The Wall Street Bailout: Congress Agrees To Screw The American Taxpayer

Well, they’re going to do it. Despite the fact that the vast majority of America is against it, Congress and President Bush have reached an agreement that will bailout the floundering S&L’s which got themselves into their own mess and are now holding their hands out to the American taxpayer for relief.

In short, this bailout means that while the taxpayer is getting screwed, the ones who caused this problem will be getting kissed.

Even the members of Congress don’t fully understand all the provisions of this legislation. There are so many things that can go wrong with it that no one in their right mind would ever vote for it. Robert J. Samuelson over at NewsWeek made some intitial observations:

Under Paulson’s proposal, the Treasury could buy distressed mortgage-backed securities.
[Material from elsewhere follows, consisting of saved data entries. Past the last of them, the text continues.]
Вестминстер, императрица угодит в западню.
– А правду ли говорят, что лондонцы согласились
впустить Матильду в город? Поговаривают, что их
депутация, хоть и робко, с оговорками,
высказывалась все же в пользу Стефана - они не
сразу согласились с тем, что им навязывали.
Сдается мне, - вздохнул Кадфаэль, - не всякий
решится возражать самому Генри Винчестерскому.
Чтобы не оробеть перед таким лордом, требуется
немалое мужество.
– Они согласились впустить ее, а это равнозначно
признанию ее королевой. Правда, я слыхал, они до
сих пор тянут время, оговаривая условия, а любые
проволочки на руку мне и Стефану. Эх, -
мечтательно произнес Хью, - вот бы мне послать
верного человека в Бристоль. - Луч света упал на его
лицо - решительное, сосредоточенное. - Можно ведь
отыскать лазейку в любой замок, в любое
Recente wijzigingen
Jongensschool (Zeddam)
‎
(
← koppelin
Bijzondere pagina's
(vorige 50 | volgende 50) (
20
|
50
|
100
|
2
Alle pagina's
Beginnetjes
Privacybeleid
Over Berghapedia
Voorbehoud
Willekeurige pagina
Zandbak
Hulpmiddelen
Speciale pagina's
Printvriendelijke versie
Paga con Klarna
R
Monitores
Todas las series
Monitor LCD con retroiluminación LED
Consider a batch of hypothetical securities originally worth $100 million and paying an interest rate of 6 percent. They’re no longer worth $100 million because half of the homeowners have stopped making their monthly payments. Suppose, then, that the government buys the mortgages for $50 million. It earns 6 percent on its $50 million, and if it borrowed money at 4 percent to buy the securities, it would make a tidy profit. If the government holds the securities until maturity and all the remaining homeowners repay their mortgages, the government would come out ahead.

Read that last sentence very carefully. “If the government holds the securities until maturity and all the remaining homeowners repay their mortgages …”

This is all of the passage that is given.